From the perspective of his concept of "anatomy trains," Tom Myers discusses the clinical implications of the superficial front line. He notes the effects of a maintained "startle reflex" pattern of shortening of the anterior line along with cervical extension.6

"If maintained over an extended period, this reaction and its variants can naturally affect nearly every human function negatively, though breathing in particular is restricted by shortening the front line. Easy breathing depends on the outward and upward movement of the ribs, as well as the balance between the respiratory and pelvic diaphragms. The shortened SCM pulls the head forward and requires compensatory action in both back and front that restricts rib movement. Excess tension in the belly restricts both rib movement and diaphragmatic response, while shortness in the front of the hips throws out the balance between the diaphragms and results in only the front of the respiratory diaphragm being used in breathing."

It is tempting to see these considerations as applying only to clinical massage. Yet, apart from sudden injuries, the tensions held from day to day presage the eventual pain-producing dysfunctions. When the tensions are coaxed out in a timely way, via gentle stroke and jostling, the need for remedial work can often be avoided. Working the right areas means making the mental jump from static anatomy on pages of books to the moving anatomy of the actual human body. It is a leap we must take to be effective in the long run.

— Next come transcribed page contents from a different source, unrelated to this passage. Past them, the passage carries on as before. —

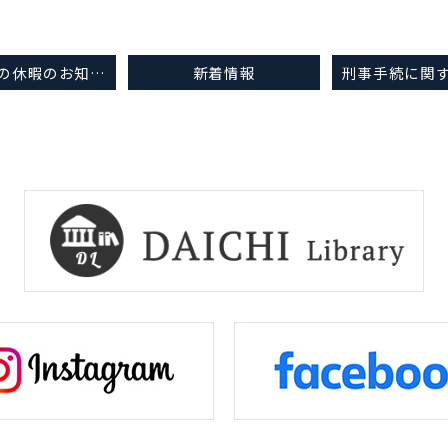
年末年始の休暇のお知らせ
新着情報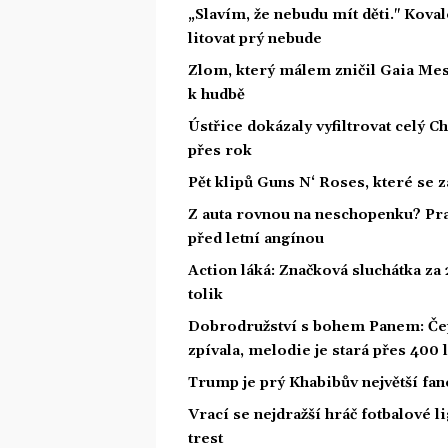
„Slavím, že nebudu mít děti." Koval
litovat prý nebude
Zlom, který málem zničil Gaia Mesia
k hudbě
Ústřice dokázaly vyfiltrovat celý C
přes rok
Pět klipů Guns N‘ Roses, které se 
Z auta rovnou na neschopenku? Pra
před letní angínou
Action láká: Značková sluchátka za 2
tolik
Dobrodružství s bohem Panem: Čepe
zpívala, melodie je stará přes 400 l
Trump je prý Khabibův největší fan
Vrací se nejdražší hráč fotbalové 
trest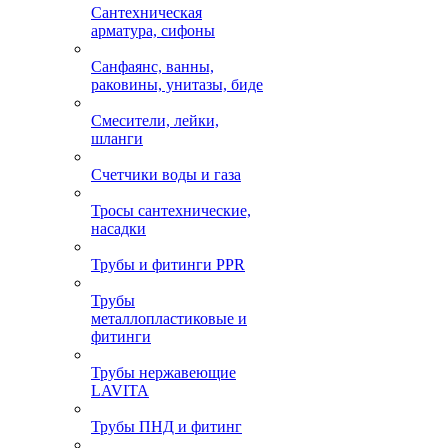
Сантехническая
арматура, сифоны
Санфаянс, ванны,
раковины, унитазы, биде
Смесители, лейки,
шланги
Счетчики воды и газа
Тросы сантехнические,
насадки
Трубы и фитинги PPR
Трубы
металлопластиковые и
фитинги
Трубы нержавеющие
LAVITA
Трубы ПНД и фитинг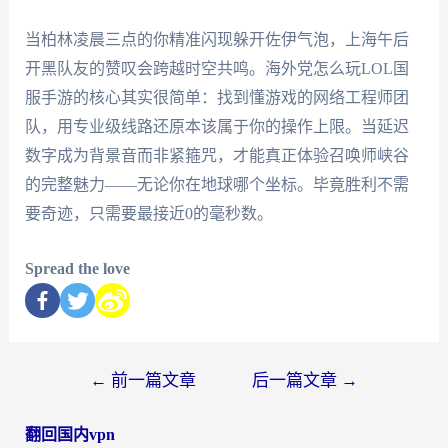
当柏林凌晨三点的你精准闪现躲开佐伊气泡，上海午后
开黑队友的赞叹会跨越时空共鸣。海外党怎么玩LOL国
服手游的核心其实很简单：找到懂游戏的网络工程师团
队，用专业级线路还原本该属于你的操作上限。当延迟
数字成为背景音而非紧箍咒，才能真正体验召唤师峡谷
的完整魅力——无论你在地球哪个坐标。毕竟胜利不需
要奇迹，只需要最接近0的毫秒数。
Spread the love
←
前一篇文章
后一篇文章
→
翻回国内vpn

"Touching hands are not like pharmaceuticals or scalpels. They are like flashlights in a darkened room. The medicine they administer is self-awareness. And for many of our painful conditions, this is the aid that is most urgently needed."

- Deane Juhan.5

References

  1. Calais-Germain, Blandine, 1993: Anatomy of Movement. Eastland Press, ISBN 0-939-61617-3.
  2. Chaitow, Leon, 1996: Muscle Energy Techniques. Churchill Livingstone, ISBN 0-443-05297-2.
  3. Dalton, Eric, 2002: Simplifying the Pain Puzzle. (http://erikdalton.com/painreliefarticle.html).
  4. Fitt, Sally Sevey, 1996: Dance Kinesiology, 2nd ed., Schirmer Books, ISBN 0-028-64507-3.
  5. Juhan, Deane, 1987: Job's Body - a Handbook for Bodywork. Station Hill Press, ISBN 0-882-68047-1.
  6. Myers, T.W., 1997: The anatomy trains. Journal of Bodywork and Movement Therapies: 1(2), 91?101.